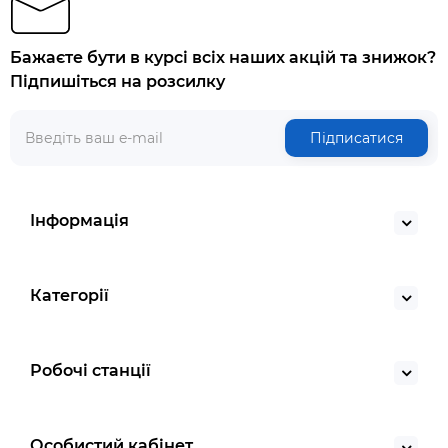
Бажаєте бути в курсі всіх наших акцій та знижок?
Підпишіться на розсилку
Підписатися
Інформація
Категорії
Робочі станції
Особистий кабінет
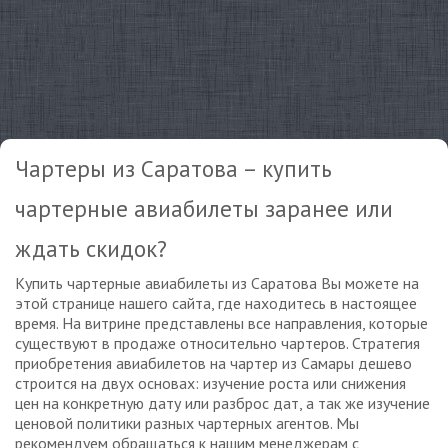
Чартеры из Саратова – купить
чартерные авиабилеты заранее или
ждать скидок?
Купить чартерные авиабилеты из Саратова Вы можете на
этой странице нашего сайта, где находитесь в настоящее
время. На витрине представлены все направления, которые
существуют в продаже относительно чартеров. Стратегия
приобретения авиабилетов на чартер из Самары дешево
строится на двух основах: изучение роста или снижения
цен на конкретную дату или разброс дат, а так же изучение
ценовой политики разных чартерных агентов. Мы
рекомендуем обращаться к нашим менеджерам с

* * *

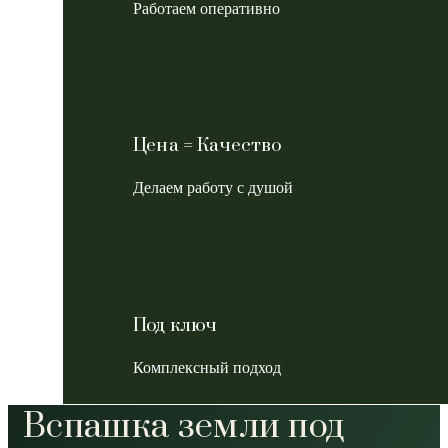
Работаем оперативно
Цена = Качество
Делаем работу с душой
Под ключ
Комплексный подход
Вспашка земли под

ACTIVITY -> Your answer should be all lines from the data that contain "Саратова".

WRITTEN RESPONSE ->
Чартеры из Саратова – купить
Купить чартерные авиабилеты из Саратова Вы можете на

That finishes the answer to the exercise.